India is a country where so many things go wrong. I want to sort out problems in society. I want to defend women. Please wish me well and help me finish my education so I can become a police officer.

Sandeep

Ulhasnagar Hostel is in an urban suburb of Mumbai.

The pressures of life within low caste communities all over India are amplified many times over in Mumbai: alcoholism, domestic violence, bonded labour, homelessness and poverty, all set against the backdrop of caste-based discrimination. None of the hostel boys are free from these influences, and the hostel warden, Ashwajeet Maitrak, explains that most find it hard to settle at first, and may run away because they are unused to the hostel structure of care and discipline.

Sandeep Sunil Tayade is 15 years-old and joined the hostel last year. When he was 10 his dad died during an operation for a burst appendix, and while his mum worked for twelve hours a day there was no-one to keep an eye on him. So he had been truanting from school and hanging around with older boys.

Sandeep’s mother, Chhaya, now 31, lives in Bhandup, a rapidly developing area of west Mumbai. She lives on a patch of waste ground surrounded by modern apartment blocks. Her home, which she now shares with Sandeep’s sister, is three foot by six foot, covered by scavenged plastic sheets held together by ropes, and sandwiched on either side by her extended family.

Chhaya cooks on two broken bricks and her bathroom is an open patch of wasteland nearby. During the rainy season the sheeting collapses and her few belongings become soaked and rotten.

Having left school at nine years old when her mother died, Chhaya is still illiterate. She is one of millions of low-caste Dalits caught in unreliable, low-paid work through lack of education.

She can earn 100 rupees (about £1.20) per day collecting household waste from 60 homes and carrying it to a local rubbish dump, but Chhaya has malaria which means she often can’t work, and has to rely on leftover food from the householders to feed herself and her family.
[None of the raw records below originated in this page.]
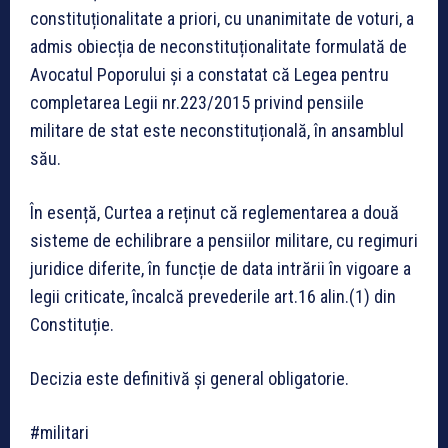
constituționalitate a priori, cu unanimitate de voturi, a
admis obiecția de neconstituționalitate formulată de
Avocatul Poporului și a constatat că Legea pentru
completarea Legii nr.223/2015 privind pensiile
militare de stat este neconstituțională, în ansamblul
său.
În esență, Curtea a reținut că reglementarea a două
sisteme de echilibrare a pensiilor militare, cu regimuri
juridice diferite, în funcție de data intrării în vigoare a
legii criticate, încalcă prevederile art.16 alin.(1) din
Constituție.
Decizia este definitivă și general obligatorie.
#militari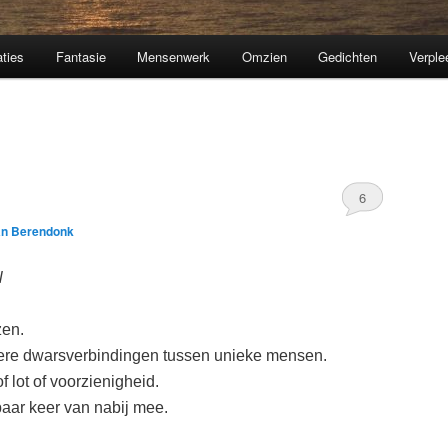
aties
Fantasie
Mensenwerk
Omzien
Gedichten
Verple
6
an Berendonk
l
zen.
dere dwarsverbindingen tussen unieke mensen.
 lot of voorzienigheid.
aar keer van nabij mee.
“I need more help,” she says. “My son must complete his education. My life is so difficult because I have no education. I don’t want my son to have such a difficult life. The only help you can give me is to support my son.”

Of the 38 boys at Ulhasnagar hostel, more than 80% are from one-parent families living in poverty, so Chhaya’s and Sandeep’s situation is not unusual. The work at Karuna’s hostels goes further than simply meeting educational needs. It is focused on developing individuals who can become confident leaders in their communities.

When Sandeep first came to the hostel he was very shy, but he received a great deal of warmth and personal attention.

“I felt scared going to the hostel, but the people at the hostel are really friendly,” Sandeep said. “I didn’t like going to (my old) school but the atmosphere at my new school is good. I like being on my own. I have friends at the hostel, but I am also allowed to be on my own.”

A child-centred approach includes child ‘parliaments’ in which student representatives are voted for to act on behalf of their peers. This helps them to develop leadership skills from an early age, as well as a capacity to take initiative and responsibility.

Sandeep’s eyes light up when he talks about his role as Deputy Chief Minister in this Parliament. He tries to act as a role model and liaises with the hostel wardens on behalf of the other students.

The qualities of leadership, confidence and self-sufficiency that the wardens at Ulhasnagar encourage in Sandeep are those they also look to model themselves.

The hostel currently raises 40% of its income annually through regular donations from the local community and industry, with a pool of donors who give in a wide variety of other ways.

This movement towards self-sufficiency is central to Karuna’s vision of its work to help individuals become independent of their caste background, and to develop the skills and confidence they need to become leaders in their communities.

“I was elected because I have good relationships with the other students,” Sandeep says. “India is a country where so many things go wrong. I want to sort out problems in society. I want to defend women. Please wish me well and help me finish my education so I can become a police officer.”